** INPUT RECORDS **
[Start of section]

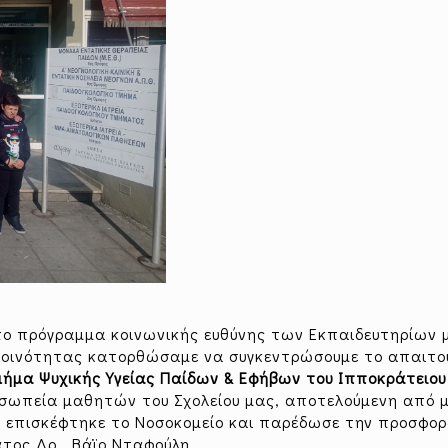
το πρόγραμμα κοινωνικής ευθύνης των Εκπαιδευτηρίων 
κοινότητας κατορθώσαμε να συγκεντρώσουμε το απαιτο
ήμα Ψυχικής Υγείας Παίδων & Εφήβων του Ιπποκράτειου 
οσωπεία μαθητών του Σχολείου μας, αποτελούμενη από 
,
επισκέφτηκε το Νοσοκομείο και παρέδωσε την προσφο
τος Δρ. Βάϊο Νταφούλη.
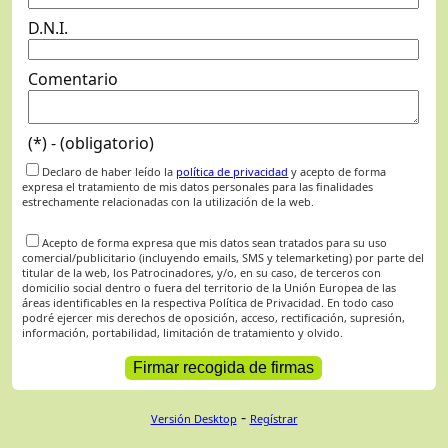
D.N.I.
Comentario
(*) - (obligatorio)
Declaro de haber leído la
política de privacidad
y acepto de forma
expresa el tratamiento de mis datos personales para las finalidades
estrechamente relacionadas con la utilización de la web.
Acepto de forma expresa que mis datos sean tratados para su uso
comercial/publicitario (incluyendo emails, SMS y telemarketing) por parte del
titular de la web, los Patrocinadores, y/o, en su caso, de terceros con
domicilio social dentro o fuera del territorio de la Unión Europea de las
áreas identificables en la respectiva Política de Privacidad. En todo caso
podré ejercer mis derechos de oposición, acceso, rectificación, supresión,
información, portabilidad, limitación de tratamiento y olvido.
-
Versión Desktop
Regístrar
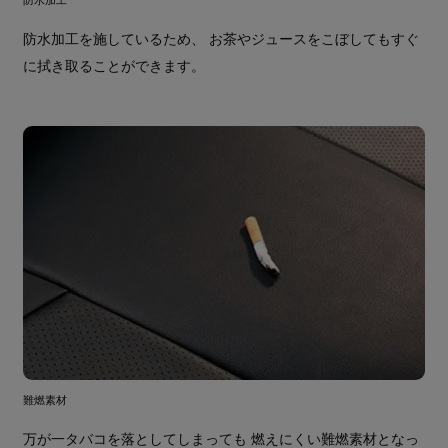
防水加工を施しているため、 お茶やジュースをこぼしてもすぐ
に拭き取ることができます。
難燃素材
万が一タバコを落としてしまっても 燃えにくい難燃素材となっ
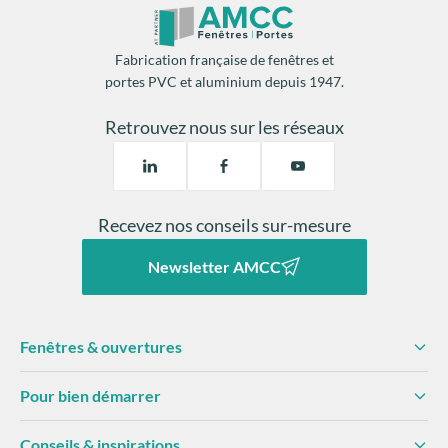
Effectuer les finitions :
Fabrication française de fenêtres et
portes PVC et aluminium depuis 1947.
Retrouvez nous sur les réseaux
Recevez nos conseils sur-mesure
Newsletter AMCC
Fenêtres & ouvertures
Pour bien démarrer
Conseils & inspirations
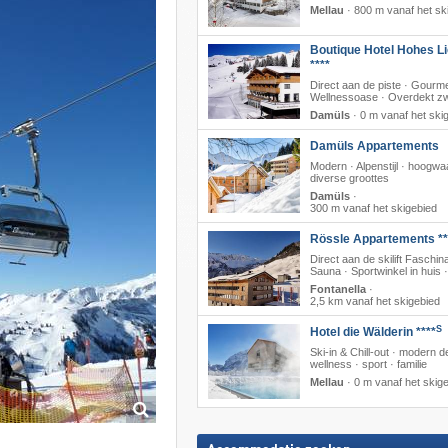
Mellau
·
800 m vanaf het sk
Boutique Hotel Hohes Li
****
Direct aan de piste · Gourme
Wellnessoase · Overdekt 
Damüls
·
0 m vanaf het ski
Damüls Appartements
Modern · Alpenstijl · hoogwa
diverse groottes
Damüls
·
300 m vanaf het skigebied
Rössle Appartements **
Direct aan de skilift Faschina
Sauna · Sportwinkel in huis 
Fontanella
·
2,5 km vanaf het skigebied
S
Hotel die Wälderin ****
Ski-in & Chill-out · modern d
wellness · sport · familie
Mellau
·
0 m vanaf het skig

[End of section]

** ASSIGNMENT **
Go through the records above and return every line that holds the string "para".

** WRITTEN ANSWER **
expresa el tratamiento de mis datos personales para las finalidades
Acepto de forma expresa que mis datos sean tratados para su uso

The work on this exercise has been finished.